Yes — at the median salary of $132K, rent takes 12.6% of take-home pay. A 2-bedroom at the HUD Fair Market Rent runs $1,034/month. That stays under the 30% guideline most financial planners use.
What’s the entry-level salary for optometrists in North Dakota?
The 10th-percentile wage — what new optometrists typically earn — is $75K/year. Take-home on that works out to about $4,477/month. At HUD’s $1,034/month FMR, rent would take 23% of that take-home — manageable on an entry-level income.
Is optometrist a high-paying job in North Dakota?
Pay here is roughly in line with the national average — $132K locally vs. $137K nationally, a 3% difference.
How does North Dakota compare to the national average for optometrists?
North Dakota pays $132K median vs. the U.S. average of $137K — that’s -3%. After adjusting for local cost of living (RPP 88.89), the purchasing-power equivalent is $149K — still ahead of the national median.
How much do optometrists make in North Dakota?
The median is $132,110 a year, that works out to about $64 an hour. But the range is wide: entry-level workers start around $74,610, and experienced optometrists can clear $178,900. These are BLS numbers, based on employer-reported data, not self-reported surveys.
Is $132K enough to live in North Dakota?
On that salary, you'd take home roughly $8,206/month after taxes. A 2-bedroom here rents for about $1,034/month, which eats 12.6% of your paycheck. That's under the 30% guideline most financial planners use, so the numbers work.

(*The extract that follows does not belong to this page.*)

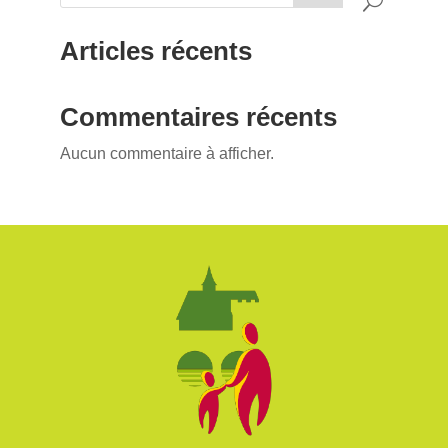
Articles récents
Commentaires récents
Aucun commentaire à afficher.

How far does a optometrists salary go in North Dakota?
North Dakota has a Regional Price Parity of 88.89 (100 is the national average). That's below average, your money stretches further here than the raw salary number suggests. After cost-of-living adjustment, the median optometrists salary is worth about $148,622 in national-average purchasing power.
Where do optometrists get paid the most?
The table above ranks every state by median pay for this role. Keep in mind that the highest-paying states tend to have the highest costs of living, so the top salary doesn't always mean the most money in your pocket.